START Source material
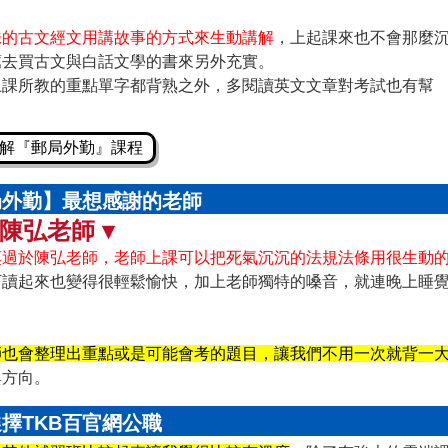
味的古文經文用講故事的方式來生動講解
，上起課來也不會那麼
薦去買古文與白話文學的書來另外充實。
上課所教的重點單字都背熟之外，多閱讀英文文章對考試也有幫
解『郵局外勤』課程
局外勤】最想感謝的老師
 陳弘老師 ▾
莫過於陳弘老師，老師上課可以把死氣沉沉的法規法條用很生動
下讀起來也變得很輕鬆愉快，加上老師獨特的嗓音，就連晚上睡
師也會整理出重點或是可能會考的題目，讓我們不用一次就背一
與方向。
擇TKB百官網公職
END Source material
The answer must be the line containing "上課所教的重點單字都背熟之外，多閱讀英文文章對考試也有幫" and every line after it to the end of the records, repeated exactly.

Solution:
上課所教的重點單字都背熟之外，多閱讀英文文章對考試也有幫
解『郵局外勤』課程
局外勤】最想感謝的老師
 陳弘老師 ▾
莫過於陳弘老師，老師上課可以把死氣沉沉的法規法條用很生動
下讀起來也變得很輕鬆愉快，加上老師獨特的嗓音，就連晚上睡
師也會整理出重點或是可能會考的題目，讓我們不用一次就背一
與方向。
擇TKB百官網公職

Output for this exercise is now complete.